From the line that contains "Segment anything that" to the end of the entries, copy each line exactly, though the pictures stay out.
╭─ Working data
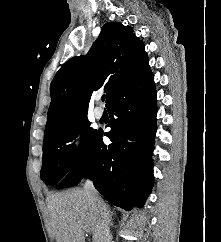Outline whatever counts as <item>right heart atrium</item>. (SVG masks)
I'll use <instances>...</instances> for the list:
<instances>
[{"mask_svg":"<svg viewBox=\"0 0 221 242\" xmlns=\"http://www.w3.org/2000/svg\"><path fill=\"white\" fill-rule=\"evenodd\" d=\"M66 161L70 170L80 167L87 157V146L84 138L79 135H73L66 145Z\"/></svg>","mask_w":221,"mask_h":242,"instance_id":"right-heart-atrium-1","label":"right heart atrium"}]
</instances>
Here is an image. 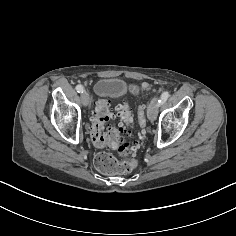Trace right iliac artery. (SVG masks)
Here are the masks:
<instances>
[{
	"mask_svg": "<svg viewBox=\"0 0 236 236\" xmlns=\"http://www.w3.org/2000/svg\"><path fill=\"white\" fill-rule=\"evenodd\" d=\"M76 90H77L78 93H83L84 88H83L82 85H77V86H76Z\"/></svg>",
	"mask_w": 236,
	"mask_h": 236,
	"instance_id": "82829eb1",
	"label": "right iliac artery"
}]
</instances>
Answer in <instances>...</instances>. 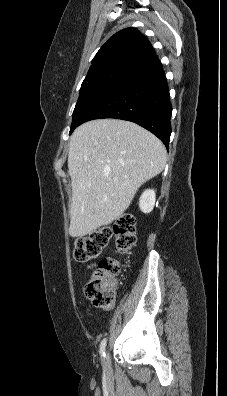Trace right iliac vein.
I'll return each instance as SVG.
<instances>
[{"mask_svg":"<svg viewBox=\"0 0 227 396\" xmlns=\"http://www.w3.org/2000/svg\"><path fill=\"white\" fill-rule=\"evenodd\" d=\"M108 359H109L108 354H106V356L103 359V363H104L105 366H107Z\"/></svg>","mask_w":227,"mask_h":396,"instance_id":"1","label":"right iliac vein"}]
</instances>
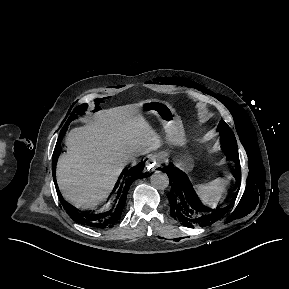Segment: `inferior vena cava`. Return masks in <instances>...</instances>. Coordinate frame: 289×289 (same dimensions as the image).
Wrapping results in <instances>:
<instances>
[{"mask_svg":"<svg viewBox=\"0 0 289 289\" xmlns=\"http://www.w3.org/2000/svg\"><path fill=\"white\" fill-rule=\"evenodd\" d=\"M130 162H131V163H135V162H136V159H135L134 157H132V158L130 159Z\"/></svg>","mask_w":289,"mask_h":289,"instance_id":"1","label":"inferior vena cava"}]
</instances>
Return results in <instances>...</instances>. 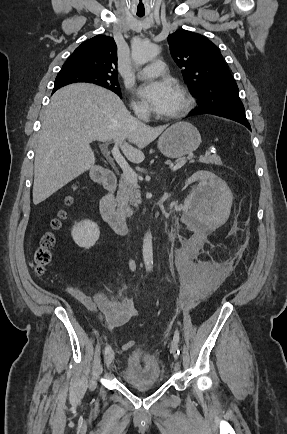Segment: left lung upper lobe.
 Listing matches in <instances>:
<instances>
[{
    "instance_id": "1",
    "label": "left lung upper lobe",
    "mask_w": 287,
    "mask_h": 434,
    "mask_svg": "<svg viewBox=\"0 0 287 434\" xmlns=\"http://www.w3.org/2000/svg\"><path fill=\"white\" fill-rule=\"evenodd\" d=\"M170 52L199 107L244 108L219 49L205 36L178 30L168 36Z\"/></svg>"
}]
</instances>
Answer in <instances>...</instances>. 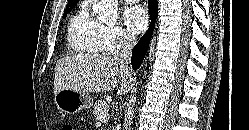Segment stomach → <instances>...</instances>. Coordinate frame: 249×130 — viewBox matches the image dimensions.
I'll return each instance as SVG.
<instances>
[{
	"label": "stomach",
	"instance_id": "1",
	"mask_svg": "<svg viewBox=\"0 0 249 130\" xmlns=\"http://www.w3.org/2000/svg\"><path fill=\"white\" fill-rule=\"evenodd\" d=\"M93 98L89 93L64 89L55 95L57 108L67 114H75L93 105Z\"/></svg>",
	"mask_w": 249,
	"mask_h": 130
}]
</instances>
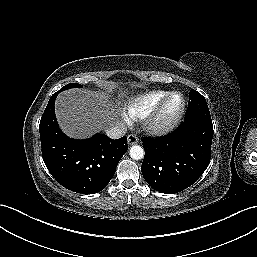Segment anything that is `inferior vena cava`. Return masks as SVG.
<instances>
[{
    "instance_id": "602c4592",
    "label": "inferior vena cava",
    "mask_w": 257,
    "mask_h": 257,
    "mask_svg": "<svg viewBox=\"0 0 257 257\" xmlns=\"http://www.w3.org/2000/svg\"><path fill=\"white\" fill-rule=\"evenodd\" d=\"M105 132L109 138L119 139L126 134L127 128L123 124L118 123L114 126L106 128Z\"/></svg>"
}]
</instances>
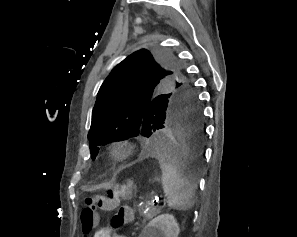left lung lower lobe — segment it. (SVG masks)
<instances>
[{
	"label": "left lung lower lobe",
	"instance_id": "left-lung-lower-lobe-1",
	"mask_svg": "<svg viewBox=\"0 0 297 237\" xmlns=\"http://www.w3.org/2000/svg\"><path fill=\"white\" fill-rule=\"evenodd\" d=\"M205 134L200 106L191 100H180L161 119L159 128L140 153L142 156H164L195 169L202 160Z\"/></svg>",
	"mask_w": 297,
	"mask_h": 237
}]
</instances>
╰─
* [Worked solution]
Segment anything that is `inferior vena cava`. Return masks as SVG.
<instances>
[{
    "instance_id": "602c4592",
    "label": "inferior vena cava",
    "mask_w": 257,
    "mask_h": 257,
    "mask_svg": "<svg viewBox=\"0 0 257 257\" xmlns=\"http://www.w3.org/2000/svg\"><path fill=\"white\" fill-rule=\"evenodd\" d=\"M105 132L109 138L119 139L126 134L127 128L123 124L118 123L114 126L106 128Z\"/></svg>"
}]
</instances>
left lung lower lobe — segment it. (SVG masks)
<instances>
[{
	"label": "left lung lower lobe",
	"instance_id": "left-lung-lower-lobe-1",
	"mask_svg": "<svg viewBox=\"0 0 297 237\" xmlns=\"http://www.w3.org/2000/svg\"><path fill=\"white\" fill-rule=\"evenodd\" d=\"M205 134L200 106L191 100H180L161 119L159 128L140 153L142 156H164L195 169L202 160Z\"/></svg>",
	"mask_w": 297,
	"mask_h": 237
}]
</instances>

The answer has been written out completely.